Krishnamoorthy, D., Norwegian University of Science and Technology
Skogestad, S., Norwegian University of Science and Technology
In this work, we consider self-optimizing control and extremum seeking control in the context of Real time optimization. Often real-time optimization (RTO) uses a process model to determine the optimal setpoints by solving an optimization problem online. Online computations are often expensive and is susceptible to plant-model mismatch. Alternatively, there are methods that avoid repeated numerical optimization by simply transforming the optimization problem into a feedback control problem. Extremum seeking control, Necessary conditions of optimality (NCO) tracking and self-optimizing control belong to such feedback-based methods.

Self-optimizing control uses a system model to solve an offline optimization problem for expected disturbances.

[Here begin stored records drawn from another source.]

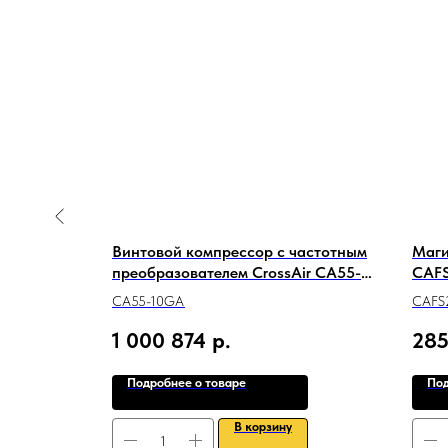
li CAF5-
Винтовой компрессор с частотным
Маги
преобразователем CrossAir CA55-
CAFS
10GA-F
CA55-10GA
CAFS
1 000 874
р.
285
Подробнее о товаре
Под
В корзину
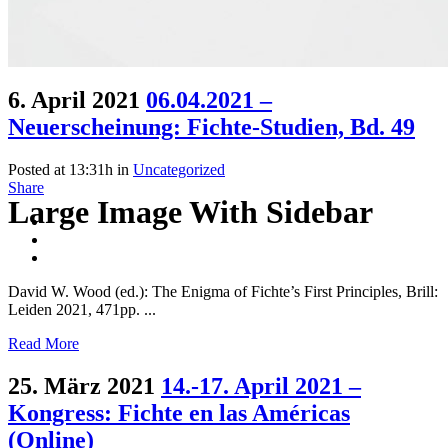
6. April 2021
06.04.2021 –
Neuerscheinung: Fichte-Studien, Bd. 49
Posted at 13:31h
in
Uncategorized
Share
Large Image With Sidebar
David W. Wood (ed.): The Enigma of Fichte’s First Principles, Brill:
Leiden 2021, 471pp. ...
Read More
25. März 2021
14.-17. April 2021 –
Kongress: Fichte en las Américas
(Online)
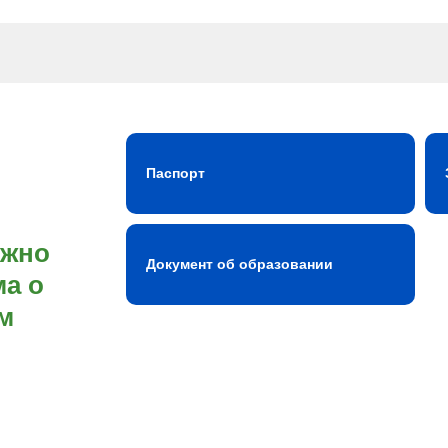
Паспорт
ожно
Документ об образовании
а о
м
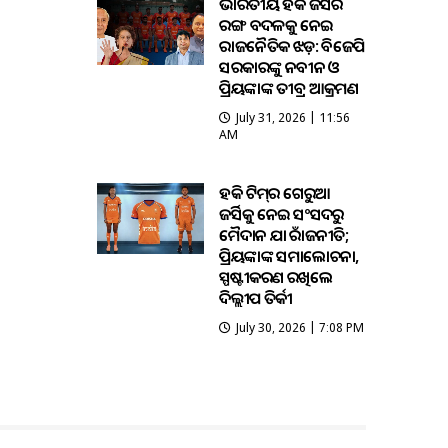
ଭାରତୀୟ ହକି ଜର୍ସିର
ରଙ୍ଗ ବଦଳକୁ ନେଇ
ରାଜନୈତିକ ଝଡ଼: ବିଜେପି
ସରକାରଙ୍କୁ ନବୀନ ଓ
ପ୍ରିୟଙ୍କାଙ୍କ ତୀବ୍ର ଆକ୍ରମଣ
July 31, 2026 | 11:56
AM
ହକି ଟିମ୍‌ର ଗେରୁଆ
ଜର୍ସିକୁ ନେଇ ସଂସଦରୁ
ମୈଦାନ ଯାଏଁ ରାଜନୀତି;
ପ୍ରିୟଙ୍କାଙ୍କ ସମାଲୋଚନା,
ସ୍ପଷ୍ଟୀକରଣ ରଖିଲେ
ଦିଲ୍ଲୀପ ତିର୍କୀ
July 30, 2026 | 7:08 PM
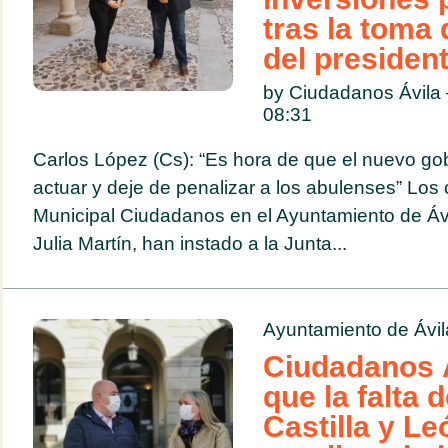
tras la toma
del presiden
by Ciudadanos Ávila 
08:31
Carlos López (Cs): “Es hora de que el nuevo go
actuar y deje de penalizar a los abulenses” Los
Municipal Ciudadanos en el Ayuntamiento de Ávi
Julia Martín, han instado a la Junta...
Ayuntamiento de Ávil
Ciudadanos 
que la falta 
Castilla y Le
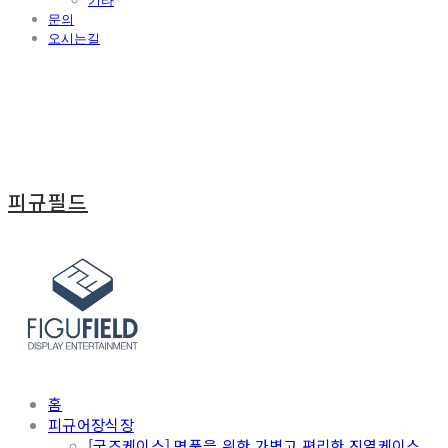
기타
문의
오시는길
피규필드
홈
피규어장식장
[굿즈케이스] 명품을 위한 가볍고 편리한 진열케이스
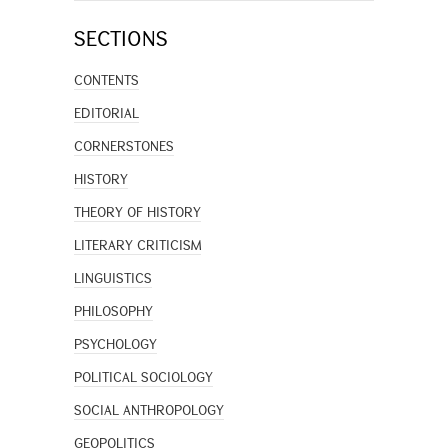
SECTIONS
CONTENTS
EDITORIAL
CORNERSTONES
HISTORY
THEORY OF HISTORY
LITERARY CRITICISM
LINGUISTICS
PHILOSOPHY
PSYCHOLOGY
POLITICAL SOCIOLOGY
SOCIAL ANTHROPOLOGY
GEOPOLITICS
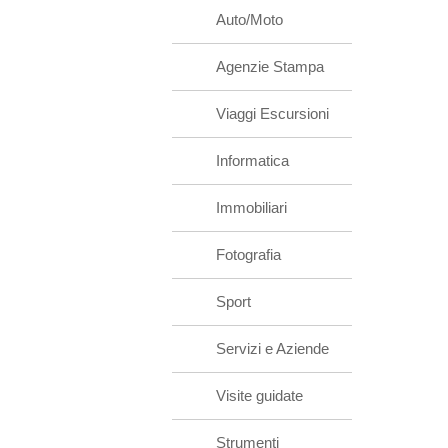
Auto/Moto
Agenzie Stampa
Viaggi Escursioni
Informatica
Immobiliari
Fotografia
Sport
Servizi e Aziende
Visite guidate
Strumenti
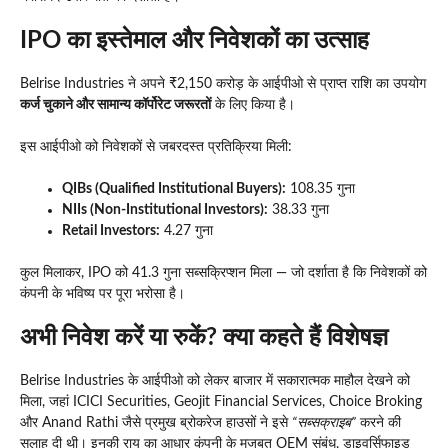
IPO का इस्तेमाल और निवेशकों का उत्साह
Belrise Industries ने अपने ₹2,150 करोड़ के आईपीओ से प्राप्त राशि का उपयोग
कर्ज चुकाने और सामान्य कॉर्पोरेट जरूरतों
के लिए किया है।
इस आईपीओ को निवेशकों से जबरदस्त प्रतिक्रिया मिली:
QIBs (Qualified Institutional Buyers):
108.35 गुना
NIIs (Non-Institutional Investors):
38.33 गुना
Retail Investors:
4.27 गुना
कुल मिलाकर, IPO को 41.3 गुना सब्सक्रिप्शन मिला — जो दर्शाता है कि निवेशकों को
कंपनी के भविष्य पर पूरा भरोसा है।
अभी निवेश करें या रुकें? क्या कहते हैं विशेषज्ञ
Belrise Industries के आईपीओ को लेकर बाजार में सकारात्मक माहौल देखने को
मिला, जहां ICICI Securities, Geojit Financial Services, Choice Broking
और Anand Rathi जैसे प्रमुख ब्रोकरेज हाउसों ने इसे
“सब्सक्राइब”
करने की
सलाह दी थी। इनकी राय का आधार कंपनी के मजबूत OEM संबंध, डाइवर्सिफाइड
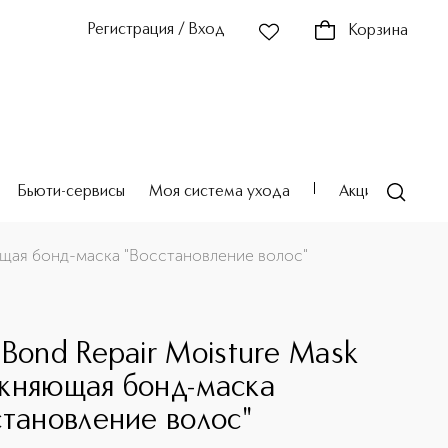
Регистрация / Вход
Корзина
Бьюти-сервисы
Моя система ухода
Акции
Театр
яющая бонд-маска "Восстановление волос"
 Bond Repair Moisture Mask
жняющая бонд-маска
становление волос"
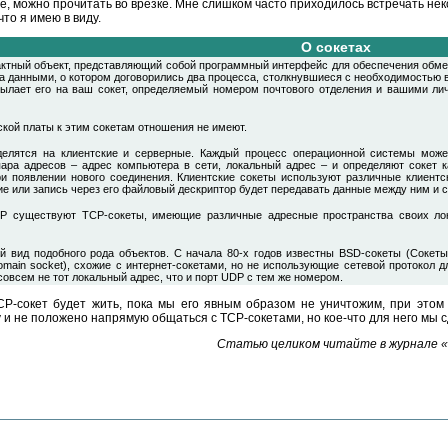
ое, можно прочитать во врезке. Мне слишком часто приходилось встречать н
то я имею в виду.
О сокетах
рактный объект, представляющий собой программный интерфейс для обеспечения об
а данными, о котором договорились два процесса, столкнувшиеся с необходимостью 
сылает его на ваш сокет, определяемый номером почтового отделения и вашими ли
ской платы к этим сокетам отношения не имеют.
лятся на клиентские и серверные. Каждый процесс операционной системы может
пара адресов – адрес компьютера в сети, локальный адрес – и определяют сокет
ри появлении нового соединения. Клиентские сокеты используют различные клиентс
ие или запись через его файловый дескриптор будет передавать данные между ним и 
IP существуют TCP-сокеты, имеющие различные адресные пространства своих лок
й вид подобного рода объектов. С начала 80-х годов известны BSD-сокеты (Сокеты
domain socket), схожие с интернет-сокетами, но не использующие сетевой протокол
овсем не тот локальный адрес, что и порт UDP с тем же номером.
-сокет будет жить, пока мы его явным образом не уничтожим, при этом б
у и не положено напрямую общаться с TCP-сокетами, но кое-что для него мы 
Статью целиком читайте в журнале «С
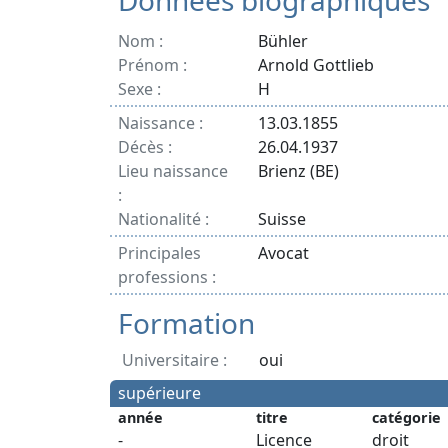
Données biographiques
Nom :
Bühler
Prénom :
Arnold Gottlieb
Sexe :
H
Naissance :
13.03.1855
Décès :
26.04.1937
Lieu naissance
Brienz (BE)
:
Nationalité :
Suisse
Principales
Avocat
professions :
Formation
Universitaire :
oui
supérieure
année
titre
catégorie
-
Licence
droit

This translates the economic objectives into control objectives by finding an appropriate set of controlled variables, which when kept at a constant setpoint gives acceptable loss [1]. This eliminates the need for an expensive online optimizer to re-optimize when disturbances occur and converts the slow optimization problem into a fast control problem. However, the optimal setpoint may change for large deviations from the nominal optimal point because of nonlinearity in the process. One of the main advantages of self-optimizing control is that it can handle unmeasured disturbances, but cannot handle unmodelled disturbances.

Extremum seeking control on the other hand is a class of model free methods that optimizes the system based on measurements. However, due to the time scale separation requirements, extremum-seeking control causes the convergence to be very slow [2]. Extremum seeking control is also often affected by disturbances. The effect of disturbance is clearly motivated in [3], with a suggested modification for measured disturbances. The effect of unmeasured disturbances, however, remains unsolved.

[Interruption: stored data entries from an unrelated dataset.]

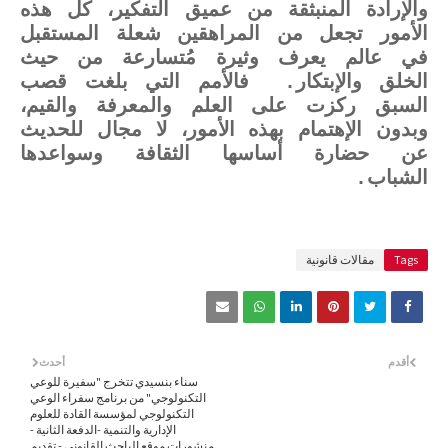
والإرادة المنبثقة من عميق التفكير، كل هذه
الأمور تجعل من المراهقين شعلة المستقبل
في عالم يعرف وثيرة مُتسارعة من حيث
الخلق والإبتكار. فالأمم التي بلغت قصب
السبق ركزت على العلم والمعرفة والقيم،
وبدون الإهتمام بهذه الأمور، لا مجال للحديث
عن حضارة أساسها الثقافة وسواعدها
الشباب.
Tags
مقالات قانونية
أقدم
أحدث
سناء بنسيدي تتخرج "سفيرة للوعي
التكنولوجي" من برنامج سفراء الوعي
التكنولوجي لمؤسسة القادة للعلوم
الإدارية والتنمية -الدفعة الثانية -
منشورات موقع الباحث القانوني - تقديم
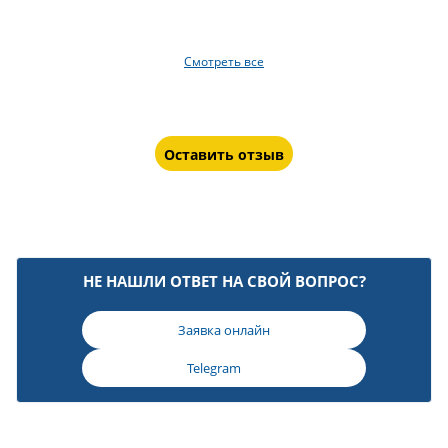
Смотреть все
Оставить отзыв
НЕ НАШЛИ ОТВЕТ НА СВОЙ ВОПРОС?
Заявка онлайн
Telegram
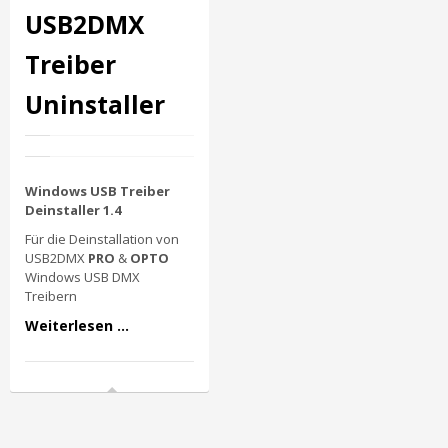
USB2DMX
Treiber
Uninstaller
Windows USB Treiber
Deinstaller 1.4
Für die Deinstallation von
USB2DMX
PRO
&
OPTO
Windows USB DMX
Treibern
Weiterlesen ...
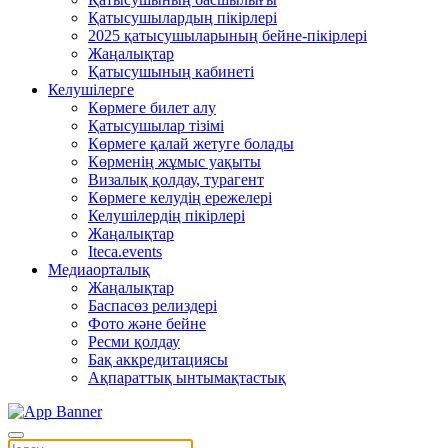
Қатысушылардың пікірлері
2025 қатысушыларының бейне-пікірлері
Жаңалықтар
Қатысушының кабинеті
Келушілерге
Көрмеге билет алу
Қатысушылар тізімі
Көрмеге қалай жетуге болады
Көрменің жұмыс уақыты
Визалық қолдау, турагент
Көрмеге келудің ережелері
Келушілердің пікірлері
Жаңалықтар
Iteca.events
Медиаорталық
Жаңалықтар
Баспасөз релиздері
Фото және бейне
Ресми қолдау
Бақ аккредитациясы
Ақпараттық ынтымақтастық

The self-optimizing control and extremum seeking control methods have been developed relatively independently since 2000. Self-optimizing control combined with NCO tracking was proposed in [4]. However, the simple finite difference method used in to obtain the gradient made it difficult to make the NCO tracking work in [4]. In this work, we propose the combination of extremum seeking control and self-optimizing control in a hierarchical fashion to exploit the synergy between the two methods. The self-optimizing control layer reacts fast to changes in unmeasured but modelled disturbances thereby keeping the process in the near optimal region, and extremum-seeking control accounts for the unmodelled disturbances and fine-tunes the optimal setpoint to further minimize the loss from the self-optimizing control. By combining self-optimizing control and extremum seeking control, we can handle a wider class of disturbances.

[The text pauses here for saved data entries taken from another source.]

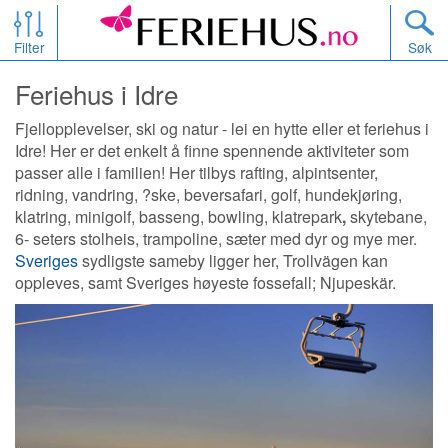
Filter
Søk
Feriehus i Idre
Fjellopplevelser, ski og natur - lei en hytte eller et feriehus i
Idre! Her er det enkelt å finne spennende aktiviteter som
passer alle i familien! Her tilbys rafting, alpintsenter,
ridning, vandring, ?ske, beversafari, golf, hundekjøring,
klatring, minigolf, basseng, bowling, klatrepark
,
skytebane,
6- seters stolheis, trampoline, sæter med dyr og mye mer.
Sveriges
sydligste sameby ligger her, Trollvägen kan
oppleves, samt Sveriges høyeste fossefall; Njupeskär.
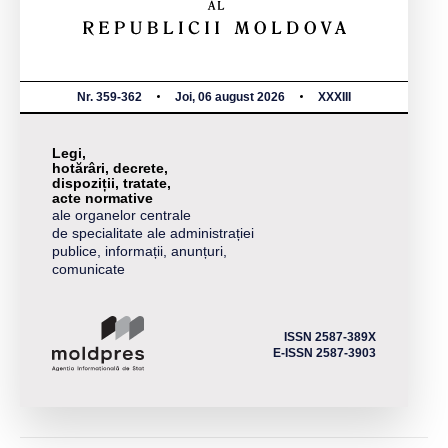
Nr. 359-362
Joi, 06 august 2026
XXXIII
Legi,
hotărâri, decrete,
dispoziții, tratate,
acte normative
ale organelor centrale
de specialitate ale administrației
publice, informații, anunțuri,
comunicate
ISSN 2587-389X
E-ISSN 2587-3903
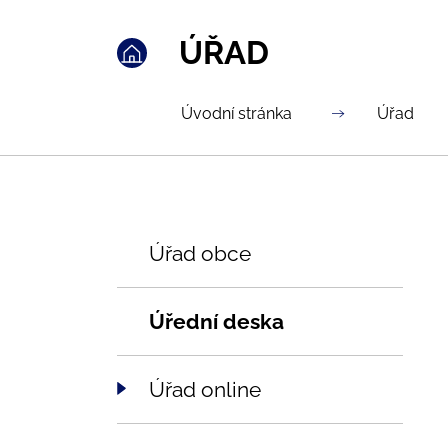
ÚŘAD
Úvodní stránka
Úřad
Úřad obce
Úřední deska
Úřad online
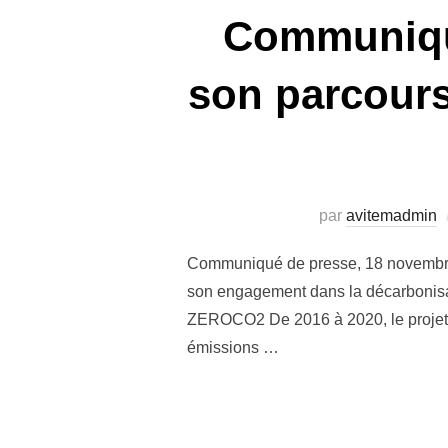
Communiqu
son parcours
par
avitemadmin
Communiqué de presse, 18 nov
son engagement dans la décarbonisatio
ZEROCO2 De 2016 à 2020, le projet I
émissions …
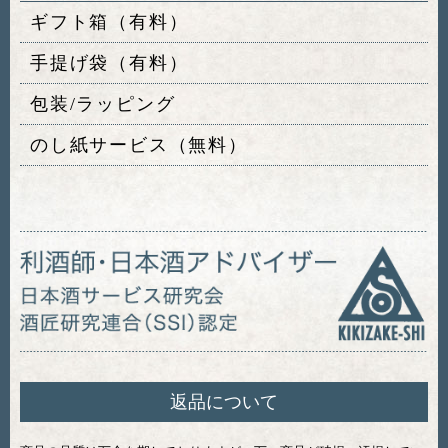
ギフト箱（有料）
手提げ袋（有料）
包装/ラッピング
のし紙サービス（無料）
返品について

The proposed method is tested on an ammonia reactor case study from [5]. The self-optimal variables are identified using the exact local method [6] and the corresponding setpoints were provided by an extremum-seeking scheme as proposed in [7]. Simulation results show the performance improvements gained from the proposed method compared with just a self-optimizing control or extremum-seeking control. References

[1] Skogestad, S. (2000). Plantwide control: the search for the self-optimizing control structure. Journal of Process control, 10(5), 487{507.

[2] Nesic, D. (2009). Extremum seeking control: Convergence analysis. In Control Conference (ECC), 2009 European, 1702-1715.

[3] Krishnamoorthy, D., Pavlov, A., and Li, Q. (2016). Robust extremum seeking control with application to gas lifted oil wells. IFAC-PapersOnLine, 49(13), 205-210.

[4] Jäschke J, Skogestad S. NCO tracking and self-optimizing control in the context of real-time optimization. Journal of Process Control. 2011 Dec 31;21(10):1407-16.

[5] Morud, J. and Skogestad, S. (1998). Analysis of Instability in an Industrial Ammonia Reactor. AICHe Journal, 44(4), 888-895.

[6] Halvorsen, I.J., Skogestad, S., Morud, J.C., and Alstad, V. (2003). Optimal selection of controlled variables. Industrial & Engineering Chemistry Research, 42(14), 3273-3284.

[7] Hunnekens, B., Haring, M., van de Wouw, N., and Nijmeijer,H. (2014). A dither-free extremum-seeking control approach using 1st-order least squares fits for gradient estimation. In 53rd IEEE Conference on Decision and Control, 2679-2684.